The second act was a little more inspired and the children visibly perked up for about 20 minutes, but soon after both my five-year-old and eight-year-old started to fidget and move around in their seats in the hope of getting comfortable for a little nap. I have to admit my ability to concentrate on the admirable renditions by the Sugar Plum Fairy and The Nut Cracker Prince was slightly diminished by the two rapidly wilting children on either side of me.

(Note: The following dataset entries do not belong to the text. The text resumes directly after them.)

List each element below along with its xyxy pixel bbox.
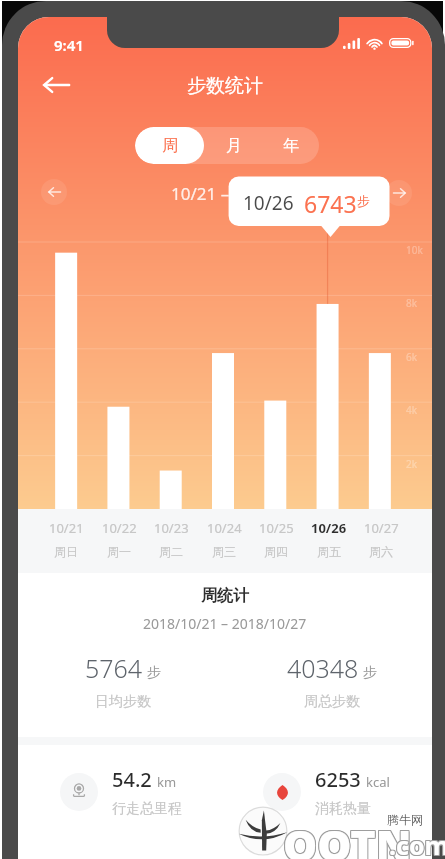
staticText: .com <box>389 827 445 859</box>
staticText: QQTN <box>283 816 412 859</box>
button[interactable]: Previous week <box>41 179 67 205</box>
staticText: QQTN <box>284 816 413 859</box>
staticText: 周 <box>162 136 178 156</box>
staticText: QQTN <box>282 816 411 859</box>
staticText: 月 <box>226 136 242 156</box>
staticText: QQTN <box>282 814 411 859</box>
staticText: 周六 <box>369 544 393 559</box>
staticText: 10/21 – 10/27 <box>171 182 279 205</box>
staticText: 周一 <box>107 544 131 559</box>
staticText: 步 <box>363 664 377 682</box>
staticText: 周二 <box>159 544 183 559</box>
staticText: .com <box>390 829 445 859</box>
staticText: 步 <box>357 193 370 209</box>
button[interactable]: 54.2 <box>60 766 182 818</box>
staticText: 5764 <box>85 651 143 685</box>
staticText: 40348 <box>287 651 359 685</box>
staticText: .com <box>389 828 445 859</box>
staticText: 54.2 <box>112 766 152 793</box>
staticText: 10/21 <box>49 519 84 537</box>
staticText: 10/23 <box>154 519 189 537</box>
staticText: 步数统计 <box>187 74 263 96</box>
staticText: 周统计 <box>201 586 249 606</box>
staticText: QQTN <box>282 815 411 859</box>
staticText: 9:41 <box>54 35 84 55</box>
staticText: 10k <box>406 243 423 257</box>
staticText: 10/27 <box>364 519 399 537</box>
staticText: .com <box>388 829 445 859</box>
staticText: 消耗热量 <box>315 800 371 818</box>
staticText: kcal <box>366 773 390 791</box>
button[interactable]: 周 <box>135 127 204 164</box>
staticText: .com <box>388 828 445 859</box>
staticText: 6k <box>406 350 418 364</box>
staticText: .com <box>390 827 445 859</box>
staticText: 10/25 <box>259 519 294 537</box>
staticText: 10/26 <box>311 519 347 537</box>
staticText: 周日 <box>54 544 78 559</box>
staticText: 腾牛网 <box>387 812 423 827</box>
button[interactable]: 6253 <box>263 766 390 818</box>
staticText: 周三 <box>212 544 236 559</box>
staticText: 10/22 <box>102 519 137 537</box>
staticText: 6743 <box>304 188 357 214</box>
staticText: QQTN <box>284 815 413 859</box>
staticText: 周五 <box>317 544 341 559</box>
staticText: 2018/10/21 – 2018/10/27 <box>143 614 307 633</box>
staticText: 6253 <box>315 766 361 793</box>
staticText: 周总步数 <box>304 693 360 711</box>
staticText: 2k <box>406 457 418 471</box>
staticText: .com <box>390 828 445 859</box>
staticText: QQTN <box>284 814 413 859</box>
staticText: 10/24 <box>207 519 242 537</box>
staticText: QQTN <box>283 814 412 859</box>
staticText: 年 <box>283 136 299 156</box>
button[interactable]: Next week <box>386 180 412 206</box>
button[interactable]: 月 <box>204 127 263 164</box>
staticText: .com <box>388 827 445 859</box>
staticText: 周四 <box>264 544 288 559</box>
staticText: km <box>157 773 177 791</box>
staticText: 日均步数 <box>95 693 151 711</box>
staticText: QQTN <box>283 815 412 859</box>
button[interactable]: 年 <box>263 127 319 164</box>
button[interactable]: Back <box>33 63 79 107</box>
staticText: 行走总里程 <box>112 800 182 818</box>
staticText: 8k <box>406 296 418 310</box>
staticText: 10/26 <box>243 190 294 212</box>
staticText: .com <box>389 829 445 859</box>
staticText: 4k <box>406 403 418 417</box>
staticText: 步 <box>147 664 161 682</box>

It had probably been a bit ambitious of us to have expected the two younger children to actually stay awake for the entirety of the performance considering it was way past their bed time. But the one person who sat enthralled throughout the performance was my eldest daughter. She found her first Ballet show truly wondrous. The set was imaginative and the costumes spectacular the only thing that marred her enjoyment was the man in front of her whose rather large head obscured part of her vision for much of the performance. As we sat with our children in the Taxi being lovingly squashed, I realised that despite the fact that we had been slightly disappointed by the ballet, the company of our children more than made up for that.